“For almost two years, every market participant (I won’t say expert) has had an opinion of what was wrong with Apple (AAPL),” Wall Street Playbook writes via Seeking Alpha. “Apple was everyone’s punching bag. Until last week happened.”
“All of a sudden, following Apple’s blowout quarter, everyone is proclaiming how they’ve been right about Apple. The company’s future is now ‘favorable.’ But consider, even when things appeared gloomy, Apple had never missed its own estimates,” WSP writes. “In fact, for -now – four consecutive quarters, Tim Cook has met or beaten the midpoint of his guidance. But even with Apple’s recent surge, the stock remains considerably undervalued to both the company’s near term and long-term potential.”

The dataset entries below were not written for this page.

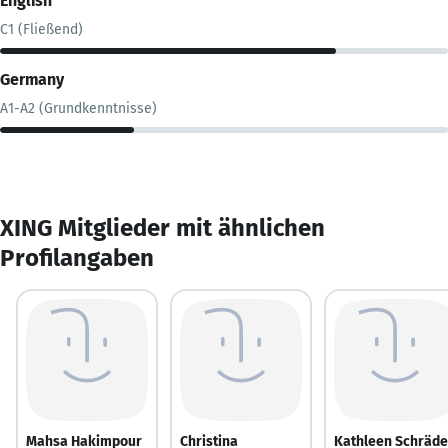
English
C1 (Fließend)
Germany
A1-A2 (Grundkenntnisse)
XING Mitglieder mit ähnlichen
Profilangaben
Mahsa Hakimpour
Christina
Kathleen Schräde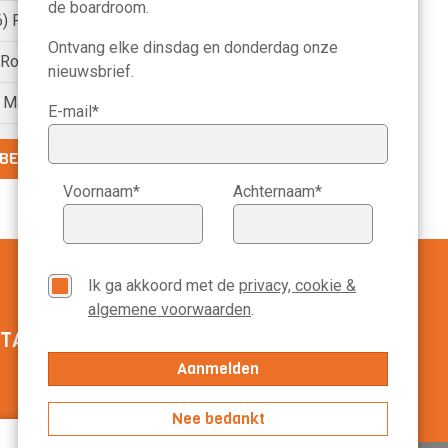
de boardroom.
6) Petri Hofsté
Ontvang elke dinsdag en donderdag onze
) Roelien Ritsema van Eck
nieuwsbrief.
) Marike Bonhof
E-mail*
BEKIJK DE VOLLEDIGE LIJST
Voornaam*
Achternaam*
Ik ga akkoord met de
privacy, cookie &
algemene voorwaarden
.
TACT MANAGEMENT SCOPE
020-3113799
Nee bedankt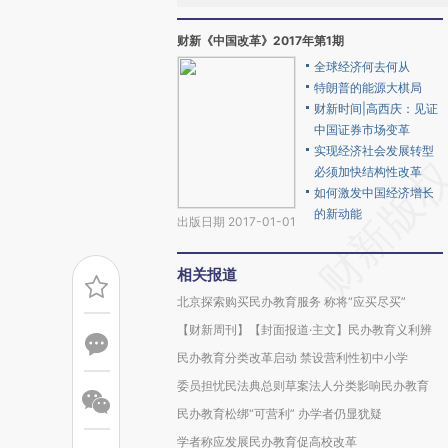
财新《中国改革》2017年第1期
全球经济何去何从
特朗普的能源大棋局
财新时间|高西庆：见证
中国证券市场变革
实现经济社会发展转型
必须加快结构性改革
如何激发中国经济增长
的新动能
出版日期 2017-01-01
相关报道
北京探索购买民办教育服务 称将“应买尽买”
【财新周刊】【封面报道·主文】民办教育义利辨
民办教育分类改革启动 禁设营利性初中小学
委员担忧民法典总则草案法人分类影响民办教育
民办教育松绑“可营利” 办学者仍显犹疑
学者称应发展民办教育促高校改革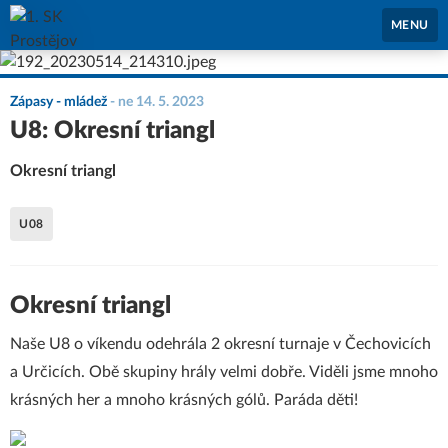
1. SK Prostějov
MENU
Zápasy - mládež
-
ne 14. 5. 2023
U8: Okresní triangl
Okresní triangl
U08
Okresní triangl
Naše U8 o víkendu odehrála 2 okresní turnaje v Čechovicích
a Určicích. Obě skupiny hrály velmi dobře. Viděli jsme mnoho
krásných her a mnoho krásných gólů. Paráda děti!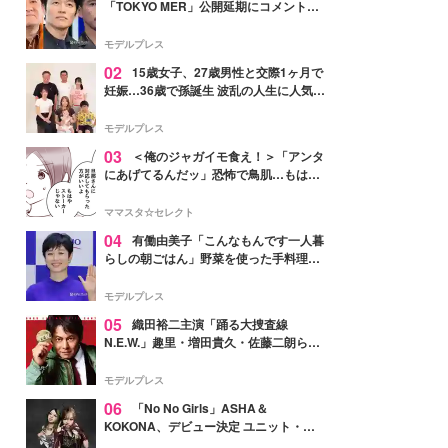
「TOKYO MER」公開延期にコメント
「現実のヒーローたちにチームMERから
最大の敬意とエールを」
モデルプレス
02
15歳女子、27歳男性と交際1ヶ月で
妊娠…36歳で孫誕生 波乱の人生に人気タ
レント思わずツッコミ「だいぶ危ねえ
よ！」
モデルプレス
03
＜俺のジャガイモ食え！＞「アンタ
にあげてるんだッ」恐怖で鳥肌…もはや
ストーカー？【第3話まんが】
ママスタ☆セレクト
04
有働由美子「こんなもんです一人暮
らしの朝ごはん」野菜を使った手料理公
開「作ってみたい」「ヘルシーで美味し
そう」と反響
モデルプレス
05
織田裕二主演「踊る大捜査線
N.E.W.」趣里・増田貴久・佐藤二朗ら新
メンバー紹介映像解禁 各キャラクター象
徴する“謎のキーワード”も
モデルプレス
06
「No No Girls」ASHA＆
KOKONA、デビュー決定 ユニット・
TAKARAとしてセルフプロデュース楽曲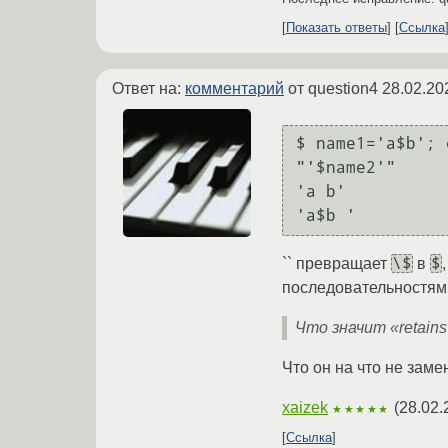
Показать ответы
Ссылка
Ответ на:
комментарий
от question4
28.02.20
$ name1='a$b'; 
"'$name2'"

'a b'

\$
$
`` превращает
в
последовательностями
Что значит «retains 
Что он на что не заме
xaizek
(
28.02.
★★★★★
Ссылка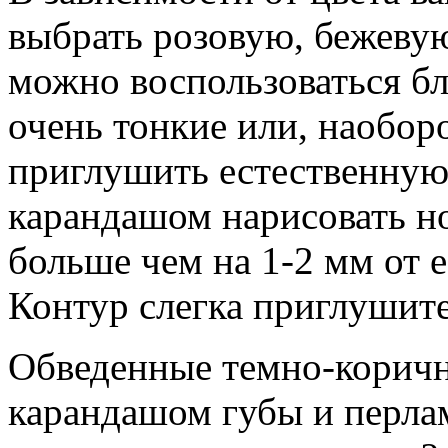
выбрать розовую, бежеву
можно воспользоваться бл
очень тонкие или, наобор
приглушить естественную
карандашом нарисовать н
больше чем на 1-2 мм от 
Контур слегка приглушите
Обведенные темно-корич
карандашом губы и перла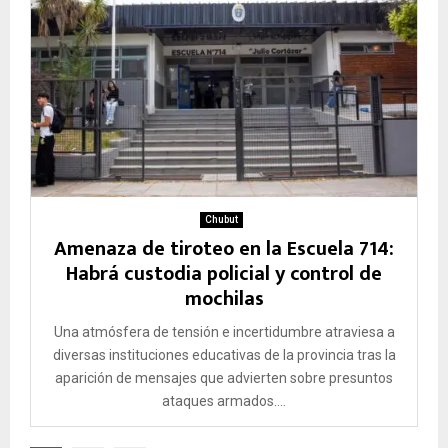
Chubut
Amenaza de tiroteo en la Escuela 714:
Habrá custodia policial y control de
mochilas
Una atmósfera de tensión e incertidumbre atraviesa a
diversas instituciones educativas de la provincia tras la
aparición de mensajes que advierten sobre presuntos
ataques armados....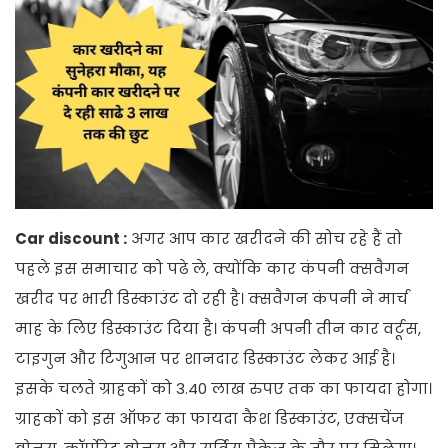
Car discount :
अगर आप कार खरीदने की सोच रहे हैं तो
पहले इस समाचार को पढे ले, क्योंकि कार कंपनी क्सवैगन
खरीद पर भारी डिस्काउंट दो रही है। क्सवैगन कंपनी ने मार्च
माह के लिए डिस्काउंट दिया है। कंपनी अपनी तीन कार वर्टूस,
टाइगुन और टिगुआन पर शानदार डिस्काउंट लेकर आई है।
इसके चलते ग्राहकों को 3.40 लाख रुपए तक का फायदा होगा।
ग्राहकों को इस ऑफर का फायदा कैश डिस्काउंट, एक्सचेंज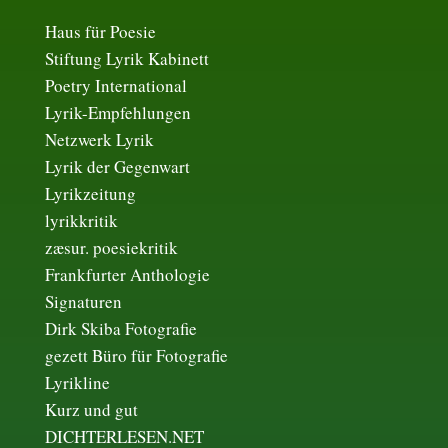
Haus für Poesie
Stiftung Lyrik Kabinett
Poetry International
Lyrik-Empfehlungen
Netzwerk Lyrik
Lyrik der Gegenwart
Lyrikzeitung
lyrikkritik
zæsur. poesiekritik
Frankfurter Anthologie
Signaturen
Dirk Skiba Fotografie
gezett Büro für Fotografie
Lyrikline
Kurz und gut
DICHTERLESEN.NET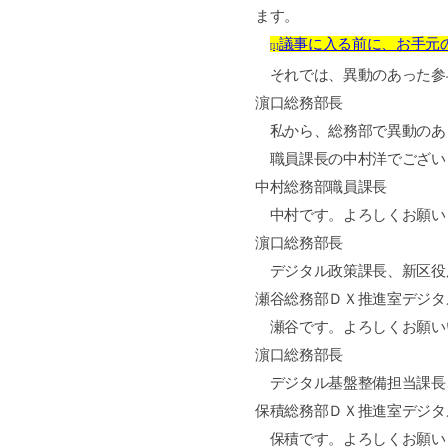
ます。
議事に入る前に、お手元
[1]
それでは、異動のあった参
濵口総務部長
私から、総務部で異動のあ
職員課長の中村洋でござい
中村総務部職員課長
中村です。よろしくお願い
濵口総務部長
デジタル政策課長、新区役
瀬谷総務部ＤＸ推進室デジタ
瀬谷です。よろしくお願い
濵口総務部長
デジタル基盤整備担当課長
保積総務部ＤＸ推進室デジタ
保積です。よろしくお願い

“Beyond the company increasing the size of its capital return program by $30 billion, Apple has promised it will enter a new product category this year. The rumors center around the iWatch,” WSP writes. “As it stands, the wearable tech industry (watches) has gross margins ranging from 50% to 60%, according to Bloomberg. This fits right into Apple’s core. And assuming that Apple can achieve 10% to 15% market share, which is conservative, this can immediately become a $10 billion revenue stream… From my vantage point, there is still potentially 30% upside, which places the stock right around $750, $27 shy of Apple’s highest price target of $777. This means 7:1 split-adjusted price target of $107.”